■ Brief ■
Using "gemeldet" as the search string, find the matching lines below and copy them.

■ Exercise material ■
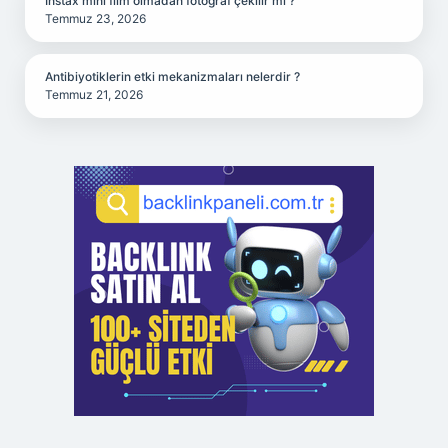
Instax mini film olmadan fotoğraf çekilir mi ?
Temmuz 23, 2026
Antibiyotiklerin etki mekanizmaları nelerdir ?
Temmuz 21, 2026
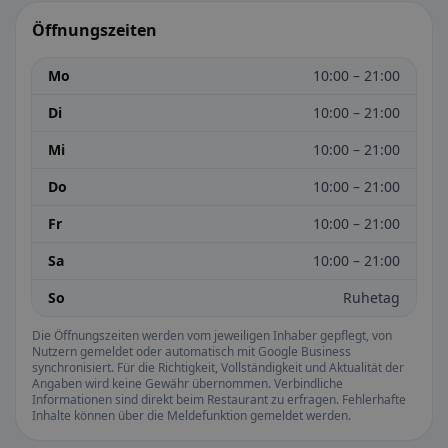
Öffnungszeiten
Mo
10:00 – 21:00
Di
10:00 – 21:00
Mi
10:00 – 21:00
Do
10:00 – 21:00
Fr
10:00 – 21:00
Sa
10:00 – 21:00
So
Ruhetag
Die Öffnungszeiten werden vom jeweiligen Inhaber gepflegt, von
Nutzern gemeldet oder automatisch mit Google Business
synchronisiert. Für die Richtigkeit, Vollständigkeit und Aktualität der
Angaben wird keine Gewähr übernommen. Verbindliche
Informationen sind direkt beim Restaurant zu erfragen. Fehlerhafte
Inhalte können über die Meldefunktion gemeldet werden.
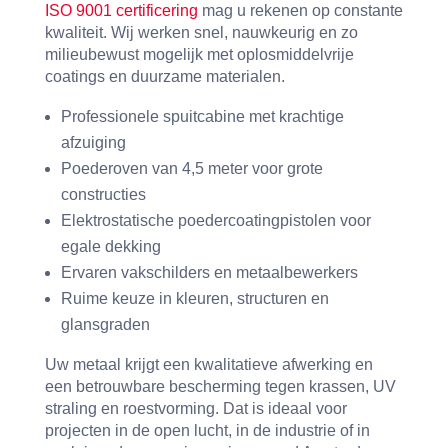
ISO 9001 certificering
mag u rekenen op constante
kwaliteit. Wij werken snel, nauwkeurig en zo
milieubewust mogelijk met oplosmiddelvrije
coatings en duurzame materialen.
Professionele spuitcabine met krachtige
afzuiging
Poederoven van 4,5 meter voor grote
constructies
Elektrostatische poedercoatingpistolen voor
egale dekking
Ervaren vakschilders en metaalbewerkers
Ruime keuze in kleuren, structuren en
glansgraden
Uw metaal krijgt een kwalitatieve afwerking en
een betrouwbare bescherming tegen krassen, UV
straling en roestvorming. Dat is ideaal voor
projecten in de open lucht, in de industrie of in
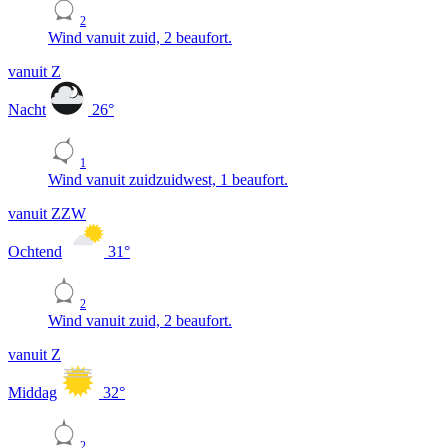
2
Wind vanuit zuid, 2 beaufort.
vanuit Z
Nacht
26
°
1
Wind vanuit zuidzuidwest, 1 beaufort.
vanuit ZZW
Ochtend
31
°
2
Wind vanuit zuid, 2 beaufort.
vanuit Z
Middag
32
°
2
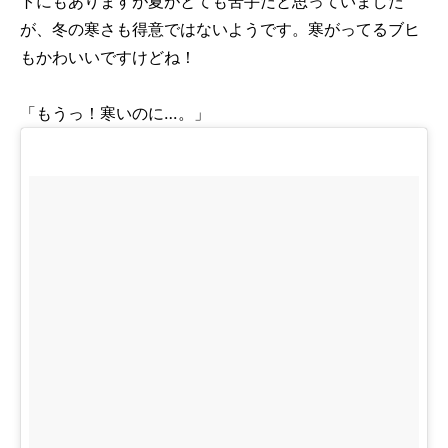
トにもありますが夏がとても苦手だと思っていました
が、冬の寒さも得意ではないようです。寒がってるブヒ
もかわいいですけどね！
「もうっ！寒いのに…。」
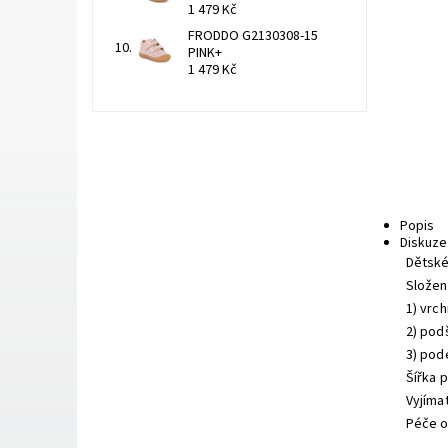
1 479 Kč
FRODDO G2130308-15
PINK+
1 479 Kč
Popis
Diskuze
Dětské
Složení
1) vrch
2) podš
3) pod
Šířka 
Vyjíma
Péče o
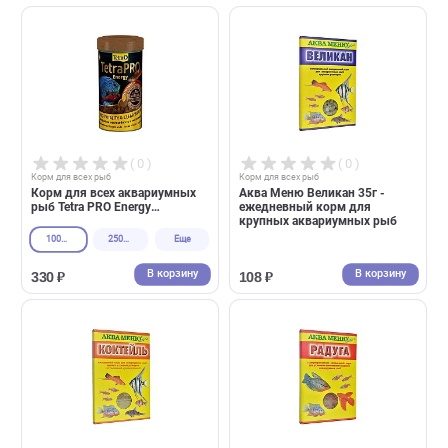
1 л
3,6 л
Еще
В корзину
В корзин
953 ₽
1 683 ₽
( 0 )
( 1 )
Корм для всех рыб
Корм для всех рыб
Корм для рыб Anubias All Fish Opti Pellets гранулы 0,8мм
Корм для всех мелких рыб
Tetra Micro Crisps 100мл,
чипсы (Тетра)
10 кг (мешок)
5 л (2 кг)
Еще
В корзину
В корзин
13 274 ₽
440 ₽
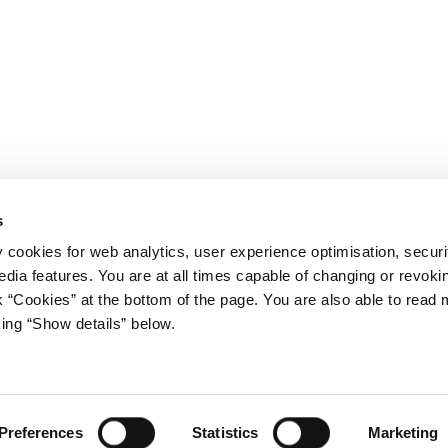
s
y cookies for web analytics, user experience optimisation, securi
edia features. You are at all times capable of changing or revoki
nk “Cookies” at the bottom of the page. You are also able to read
king “Show details” below.
iet
Regeringen på X
s Gård 11
avn K
stm.dk
Preferences
Statistics
Marketing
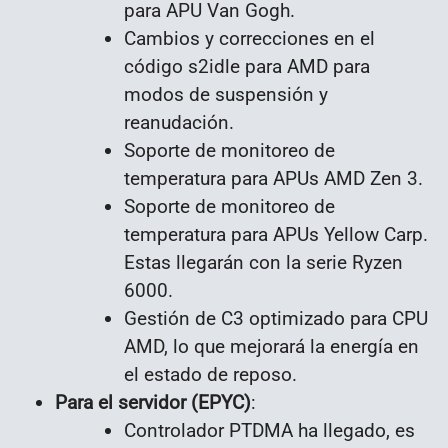
para APU Van Gogh.
Cambios y correcciones en el
código s2idle para AMD para
modos de suspensión y
reanudación.
Soporte de monitoreo de
temperatura para APUs AMD Zen 3.
Soporte de monitoreo de
temperatura para APUs Yellow Carp.
Estas llegarán con la serie Ryzen
6000.
Gestión de C3 optimizado para CPU
AMD, lo que mejorará la energía en
el estado de reposo.
Para el servidor (EPYC)
:
Controlador PTDMA ha llegado, es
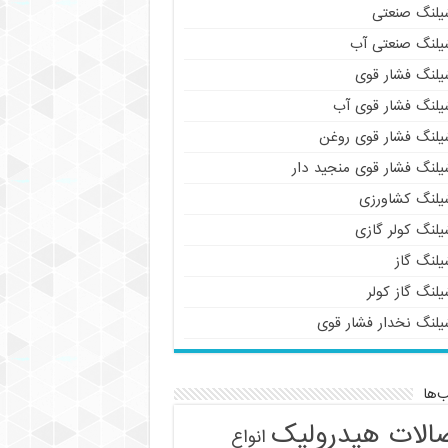
یلنگ صنعتی
یلنگ صنعتی آب
یلنگ فشار قوی
یلنگ فشار قوی آب
یلنگ فشار قوی روغن
یلنگ فشار قوی منجید دار
یلنگ کشاورزی
یلنگ کولر گازی
یلنگ گاز
لنگ گاز کولر
یلنگ نخدار فشار قوی
‌ها
الات هیدرولیک
انواع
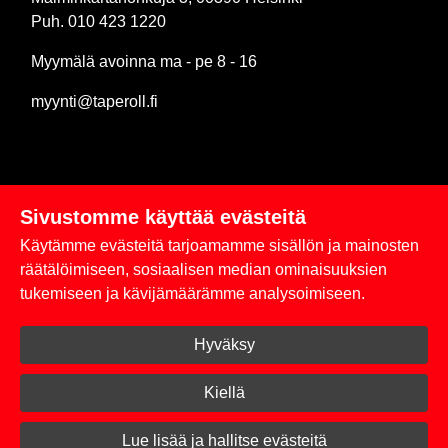
Puh. 010 423 1220
Myymälä avoinna ma - pe 8 - 16
myynti@taperoll.fi
Sivustomme käyttää evästeitä
Linkit
Käytämme evästeitä tarjoamamme sisällön ja mainosten
Rekisteriseloste
räätälöimiseen, sosiaalisen median ominaisuuksien
tukemiseen ja kävijämäärämme analysoimiseen.
Yhteystiedot
Hyväksy
Toimitus- ja maksuehdot
Kirjaudu sisään
Kiellä
© 2026 Taperoll
Lue lisää ja hallitse evästeitä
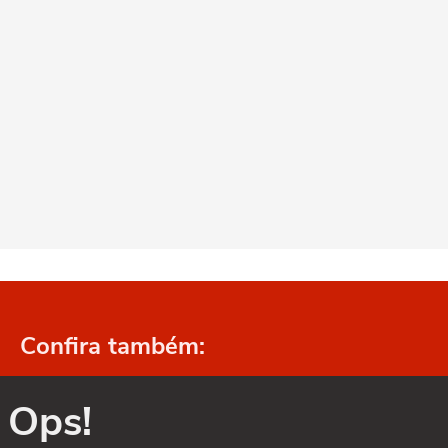
Confira também:
Ops!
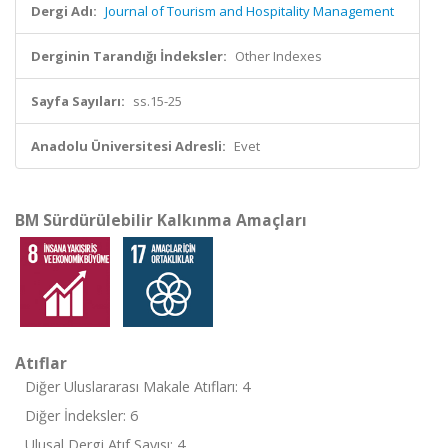
Dergi Adı:
Journal of Tourism and Hospitality Management
Derginin Tarandığı İndeksler:
Other Indexes
Sayfa Sayıları:
ss.15-25
Anadolu Üniversitesi Adresli:
Evet
BM Sürdürülebilir Kalkınma Amaçları
Atıflar
Diğer Uluslararası Makale Atıfları: 4
Diğer İndeksler: 6
Ulusal Dergi Atıf Sayısı: 4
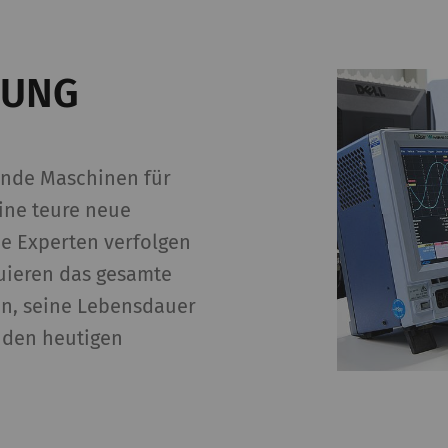
RUNG
nde Maschinen für
eine teure neue
e Experten verfolgen
uieren das gesamte
en, seine Lebensdauer
 den heutigen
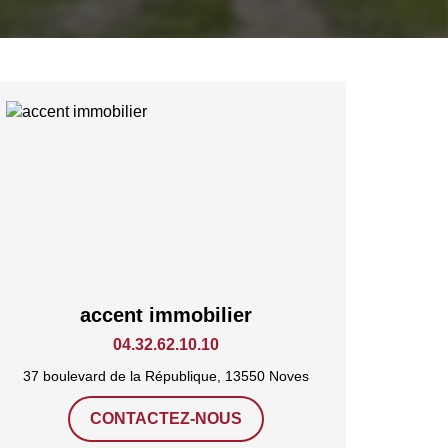
accent immobilier
04.32.62.10.10
37 boulevard de la République, 13550 Noves
CONTACTEZ-NOUS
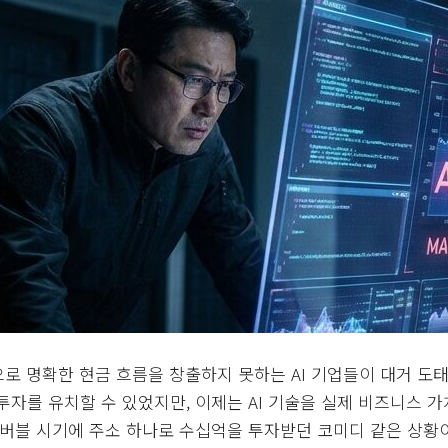
으로 명확한 현금 흐름을 창출하지 못하는 AI 기업들이 대거 도
투자를 유치할 수 있었지만, 이제는 AI 기술을 실제 비즈니스 
 버블 시기에 주소 하나로 수십억을 투자받던 코미디 같은 상황이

■ Result for this exercise ■
Nutzern gemeldet oder automatisch mit Google Business
Inhalte können über die Meldefunktion gemeldet werden.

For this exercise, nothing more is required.